December brought jobs disappointments all around – including in healthcare – according to the Bureau of Labor Statistics’ monthly employment outlook, released Friday morning.
Some economists had predicted the December jobs report would show the country had added about 200,000 jobs last month, but the report showed only an addition of 74,000 jobs.
[See also: Healthcare jobs rebound]
Healthcare, which had seen a rise in November, lost 6,000 jobs in December. Largest losses occurred in ambulatory healthcare services (-4,100) and home healthcare services (-3,700). Only outpatient care centers and nursing and residential care facilities had gains (3,600 and 500, respectively).

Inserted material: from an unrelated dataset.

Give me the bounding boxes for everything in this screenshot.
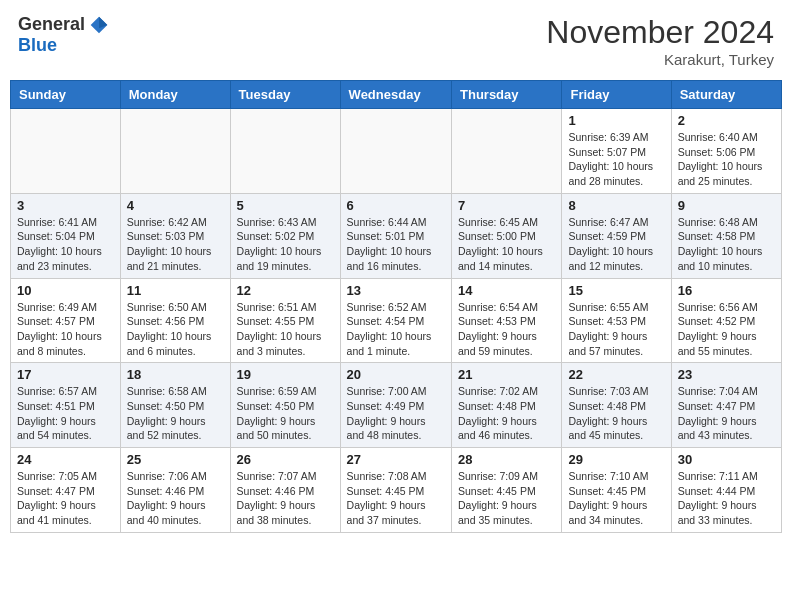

Over the course of the year, healthcare averaged 17,000 job gains per month, down from a monthly average of 27,000 in 2012.
The retail industry had the strongest December, adding 55,000 jobs, with the bulk of those gains going to food and beverage stores and clothing and accessories stores.
Wholesale trade, adding 15,000 jobs, and professional and business services, adding 19,000 jobs, were the two other sectors with the most gains in December.
Jobs in the information and construction sectors had losses of 12,000 and 16,000, respectively. BLS speculated that the loss of 13,000 jobs in December in the nonresidential trade specialty contractors sector may have been due to the extremely cold weather.
Overall, the economy averaged 182,000 job gains per month in 2013, not much different from 2012, which averaged 183,000 job gains per month.
BLS noted that November was an even stronger month than originally reported. It revised that month's numbers from a gain of 203,000 to one 241,000.